I’ll be honest, I just really love a celebrity memoir. I always have, even when I was like a pre-teen. It doesn’t even matter that much if I know a ton of stuff about them or not (I didn’t add it because I didn’t want this list to be purely celeb memoirs but Busy Phillips’ book is also phenomenal and I’ve only seen like one thing with her in it). I just like reading about people’s lives!
Anyways, of course I love Amy Poehler. She’s small and weird and hilarious and Leslie Knope was upsettingly formative to me so yes, OBVIOUSLY this made the list. Is it earth-shattering, paradigm-shifting literature? No. Does it have to be? No! It’s sweet and it’s charming and it’s interesting. That’s all!
The Unabridged Journals of Sylvia Plath
“Yes, my consuming desire is to mingle with road crews, sailors and soldiers, barroom regulars—to be a part of a scene, anonymous, listening, recording—all this is spoiled by the fact that I am a girl, a female always supposedly in danger of assault and battery. My consuming interest in men and their lives is often misconstrued as a desire to seduce them, or as an invitation to intimacy. Yes, God, I want to talk to everybody as deeply as I can. I want to be able to sleep in an open field, to travel west, to walk freely at night...”
The summer I was thirteen, I selected The Bell Jar as my summer book report assignment for my advanced English class, and I’ve been enamored with Sylvia ever since. I’m a millennial white woman with depression who preferred reading books to playing outside as a child, so this should not come as a surprise to anyone. I mean, my god, she wrote like that in her JOURNAL. In PRIVATE. She was such a gifted writer, and such a tragic figure.
Wishful Drinking by Carrie Fisher
“Anyway, George comes up to me the first day of filming and he takes one look at the dress and says, 'You can't wear a bra under that dress.' So, I say, 'Okay, I'll bite.

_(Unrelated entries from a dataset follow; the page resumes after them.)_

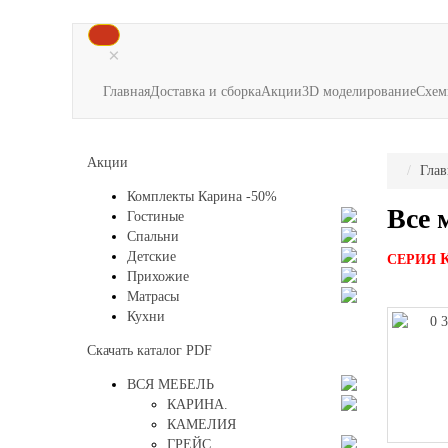
×
Главная
Доставка и сборка
Акции
3D моделирование
Схем
Акции
Глав
Комплекты Карина -50%
Все 
Гостиные
Спальни
Детские
СЕРИЯ
Прихожие
Матрасы
Кухни
Скачать каталог
PDF
ВСЯ МЕБЕЛЬ
КАРИНА.
КАМЕЛИЯ
ГРЕЙС.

Why?' And he says, 'Because... there's no underwear in space.' I promise you this is true, and he says it with such conviction too! Like he had been to space and looked around and he didn't see any bras or panties or briefs anywhere. Now, George came to my show when it was in Berkeley. He came backstage and explained why you can't wear your brassiere in other galaxies, and I have a sense you will be going to outer space very soon, so here's why you cannot wear your brassiere, per George. So, what happens is you go to space and you become weightless. So far so good, right? But then your body expands??? But your bra doesn't- so you get strangled by your own bra. Now I think that this would make a fantastic obit- so I tell my younger friends that no matter how I go, I want it reported that I drowned in moonlight, strangled by my own bra.”

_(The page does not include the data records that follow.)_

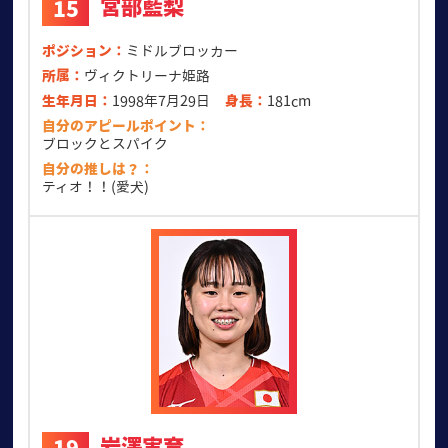
宮部藍梨
15
ポジション
ミドルブロッカー
所属
ヴィクトリーナ姫路
生年月日
1998年7月29日
身長
181cm
自分のアピールポイント
ブロックとスパイク
自分の推しは？
ティオ！！(愛犬)
岩澤実育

I’m honestly not exaggerating when I say I miss Carrie Fisher every day. God damn, she was funny. I’m realizing now that I never circled back to the rest of her books, and now I must fix that immediately. But I really loved this one, and its sharp and often hilarious musings on mental health alongside larger than life stories of her career and relationships.
Not That Kind of Girl by Lena Dunham
“There is nothing gutsier to me than a person announcing that their story is one that deserves to be told, especially if that person is a woman. As hard as we have worked and as far as we have come, there are still so many forces conspiring to tell women that our concerns are petty, our opinions aren’t needed, that we lack the gravitas necessary for our stories to matter. That personal writing by women is no more than an exercise in vanity and that we should appreciate this new world for women, sit down, and shut up.”
Look, I’ll say it. I’m kind of pleased that public sentiment seems to be slowly turning back in favor of Lena Dunham. I never thought she was ALL THAT BAD and this book was lowkey foundational for me during the worst year of my life (ages 20-21, enough said). Is it a bit self-indulgent and narcissistic? Of course – just like I was at twenty-one.